Так проходит 12 дней и 12 ночей. Здесь узнали мы из газет о новом аресте нескольких сот человек, в том числе 150 человек так называемого "троцкистского центра".

Опубликованы имена Кавтарадзе, бывшего председателя совнаркома Грузии, Мдивани, бывшего торгпреда СССР в Париже, Воронского, лучшего нашего литературного критика, и других. Все это -- коренные деятели партии, организаторы октябрьского переворота.

8 февраля Буланов заявляет: несмотря на все настояние со стороны Москвы, немецкое правительство категорически отказалось допустить вас в Германию; мне дан окончательный приказ доставить вас в Константинополь. "Но я добровольно не поеду и заявлю об этом на турецкой границе". -- "Это не изменит дела, вы все равно будете доставлены в Турцию". -- "Значит, у вас сделка с турецкой полицией о принудительном вселении меня в Турцию?" Уклончивый жест: мы только исполнители.

После 12 суток стоянки вагон приходит в движение. Наш маленький поезд возрастает, так как возрастает конвой. Из вагона мы не имеем возможности выходить во все время пути, начиная с Пишпека. Едем теперь на всех парах на юг. Останавливаемся только на мелких станциях, чтоб набрать воды и топлива. Эти крайние меры предосторожности вызваны памятью о московской демонстрации по поводу моей высылки в январе 1928 г. Газеты в пути приносят нам отголоски новой большой кампании против троцкистов. Между строк сквозит борьба на верхах вокруг вопроса о моей высылке. Сталинская фракция спешит. У нее для этого достаточно оснований. Ей приходится преодолевать не только политические, но и физические препятствия. Для отправки из Одессы назначен пароход "Калинин". Но он замерз во льдах. Все усилия ледоколов оказались тщетны. Москва стояла у телеграфного провода и торопила. Срочно развели пары на пароходе "Ильич". В Одессу наш поезд прибыл 10-го ночью. Я глядел через окно на знакомые места: в этом городе я провел семь лет своей ученической жизни. Наш вагон подали к самому пароходу. Стоял лютый мороз. Несмотря на глубокую ночь, пристань была оцеплена агентами и войсками ГПУ. Здесь предстояло проститься с младшим сыном и невесткой, разделявшими наше заточение в течение двух последних недель. Мы глядели в окно вагона на предназначенный для нас пароход и вспоминали другой пароход, который тоже отвозил нас не по назначению.
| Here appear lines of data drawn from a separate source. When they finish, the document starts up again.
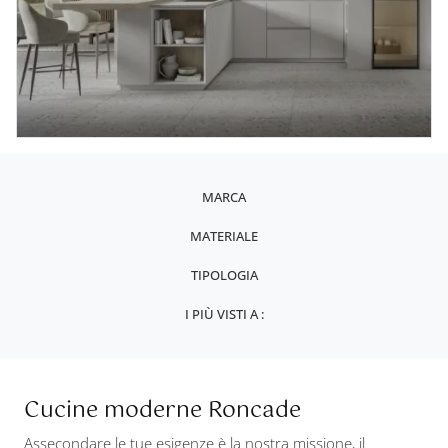
MARCA
MATERIALE
TIPOLOGIA
I PIÙ VISTI A :
Cucine moderne Roncade
Assecondare le tue esigenze è la nostra missione, il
Это было в марте 1917 г., под Галифаксом, когда британские военные моряки на глазах многочисленных пассажиров снесли меня на руках с норвежского парохода "Христианиафиорд". Мы находились тогда в том же семейном составе, только все были моложе на 12 лет.
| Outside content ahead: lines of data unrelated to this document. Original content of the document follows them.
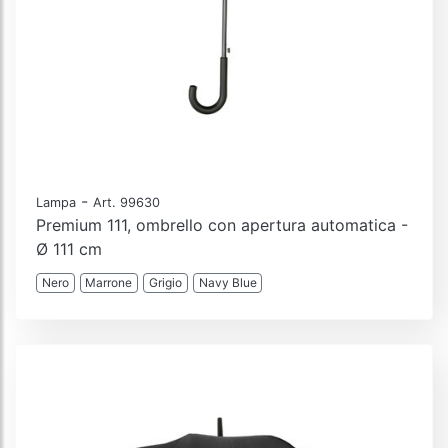
-
Lampa
Art. 99630
Premium 111, ombrello con apertura automatica -
Ø 111 cm
Nero
Marrone
Grigio
Navy Blue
"Ильич" без груза и без пассажиров отчалил около часа ночи. На протяжении 60 миль нам прокладывал дорогу ледокол. Свирепствовавший здесь шторм лишь слегка захватил нас последним ударом крыла. 12 февраля мы вышли в Босфор. Турецкому полицейскому офицеру, который явился в Биюк-Дере на пароход для проверки пассажиров -- кроме моей семьи и агентов ГПУ на пароходе пассажиров не было, -- я вручил для пересылки президенту Турецкой республики Кемаль-Паше следующее заявление:

"Милостивый Государь. У ворот Константинополя я имею честь известить Вас, что на турецкую границу я прибыл отнюдь не по своему выбору и что перейти эту границу я могу, лишь подчиняясь насилию.

Соблаговолите, господин президент, принять соответственные мои чувства. Л. Троцкий. 12 февраля 1929 г.".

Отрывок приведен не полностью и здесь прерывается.